ChoiceOne Bank announces merger with Fenton-based The State Bank

By Jeff Hogan and Sharon Stone
View Newspaper Group
 LAPEER, FENTON — ChoiceOne Financial Services, Inc., the parent company of ChoiceOne Bank, and Fentura Financial, Inc., the parent company of The State Bank, on Thursday announced the signing of a merger agreement pursuant to which ChoiceOne and Fentura will merge in an all-stock transaction.
The State Bank, based in Fenton, is a commercial, retail and trust bank headquartered in Fenton. It currently operates 20 full-service offices and one loan production center serving Bay, Genesee, Ingham, Livingston, Oakland, Saginaw and Shiawassee counties.

Kelly Poates

“We are thrilled to announce the proposed combination of two 125-plus year-old community banks. Fentura is a well-run institution and a natural geographical extension for ChoiceOne. This transaction will allow ChoiceOne to strengthen its presence in the suburbs of Detroit while adding the markets of Flint and Saginaw. We remain committed to our local Michigan communities, and this transaction will enhance that commitment,” said ChoiceOne Chief Executive Officer, Kelly Potes.
He added, “Adding to our southeast Michigan presence will be a huge positive for ChoiceOne Bank. We absolutely love the communities The State Bank serves. The team members we will be adding will fit in perfectly with our existing ChoiceOne culture.”

Michael Burke

ChoiceOne Bank President Mike Burke said of the merger agreement, “We are excited that the board and management team at The State Bank wanted to partner with a true Michigan-based community bank. They didn’t want to partner with a bank headquartered out of state.
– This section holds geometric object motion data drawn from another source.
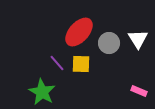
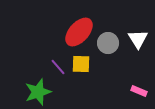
gray circle: moved 1 px left
purple line: moved 1 px right, 4 px down
green star: moved 4 px left; rotated 24 degrees clockwise
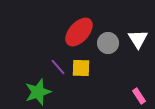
yellow square: moved 4 px down
pink rectangle: moved 5 px down; rotated 35 degrees clockwise
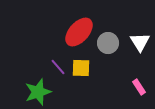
white triangle: moved 2 px right, 3 px down
pink rectangle: moved 9 px up
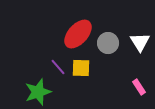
red ellipse: moved 1 px left, 2 px down
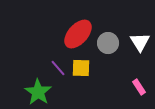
purple line: moved 1 px down
green star: rotated 20 degrees counterclockwise
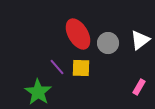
red ellipse: rotated 72 degrees counterclockwise
white triangle: moved 2 px up; rotated 25 degrees clockwise
purple line: moved 1 px left, 1 px up
pink rectangle: rotated 63 degrees clockwise
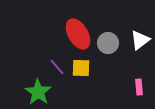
pink rectangle: rotated 35 degrees counterclockwise
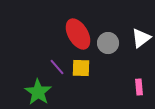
white triangle: moved 1 px right, 2 px up
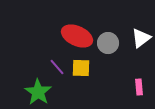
red ellipse: moved 1 px left, 2 px down; rotated 36 degrees counterclockwise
Keeping decision making local was important, and that is certainly how ChoiceOne runs our bank.”
Burke continued, “With the new branches coming on with The State Bank as well as our existing branches, both banks’ customers will enjoy even more convenience. This combination will position us as the premier Community Bank in Michigan. We can provide the lending and products and services our customers want, while still providing service they expect.”

Ronald Justice

“Identifying the right partner with a compatible culture was crucial when we evaluated this proposed transaction,” said Ronald Justice, president and CEO of Fentura. “Fentura and ChoiceOne share remarkably similar cultures and values. Both are robust, growing institutions deeply dedicated to customer service and community engagement. By harnessing these strengths in our proposed combination, along with our complementary products and prominent market positions, we believe we will establish ourselves as one of Michigan’s premier community banks. We believe our shareholders will benefit from significantly greater liquidity and an indicated dividend which will be more than three times higher than our current dividend.”
Justice added, “The rich 125-year history of both banks make this merger even more appealing. We have equally strong commitments to the communities we have served all these years and to our teams of bankers who are the key to our past and future successes.”
Once completed, the combination will create the third largest publicly traded bank in Michigan with approximately $4.3 billion in consolidated total assets and 56 offices in western, central and southeastern Michigan. The proposed transaction is expected to close in the first quarter of 2025, subject to the satisfaction of customary closing conditions, including receipt of approval from Fentura and ChoiceOne shareholders and receipt of all necessary regulatory approvals.
ChoiceOne Bank, with headquarters offices in Sparta and Lapeer, operates 35 offices in parts of Lapeer, Kent, Ottawa, Muskegon, Newaygo, St. Clair, Macomb and Oakland counties.
Under the terms of the merger agreement, each share of Fentura common stock outstanding immediately prior to completion of the merger will be converted into the right to receive 1.35 shares of ChoiceOne common stock. The proposed transaction is valued at $40.18 per share of Fentura common stock, or approximately $180.4 million in the aggregate, based on the closing price of ChoiceOne’s common stock of $29.76 on July 24, 2024.
Subject to NASDAQ independence standards and existing corporate governance procedures, upon completion of the proposed transaction, ChoiceOne intends to appoint two members of Fentura’s board to join the holding company board of ChoiceOne, which would be comprised of 15 total directors. Two additional members of Fentura’s board will also be appointed to join the board of ChoiceOne Bank, which would be comprised of 17 total directors.
“This is an exciting time for our customers, communities, employees and shareholders as we move into the next phase of the combined company’s growth together,” said Jack Hendon, chairman of ChoiceOne Financial Services, Inc. “Both companies are similar in their culture, rich history, values and commitment to serve their respective customers and communities. The proposed combination will allow us to expand our collective expertise and enhance our product offering to better support our customers.”
“Combining two thriving banks will enable us to provide a wider array of services and build a deeper bench of expertise within our communities,” said Brian Petty, chairman of Fentura. “Our combined customer base anticipates outstanding service across various delivery channels. With each bank boasting more than 125 years of dedicated customer service, we aim to establish ourselves as the leading financial institution in our markets.”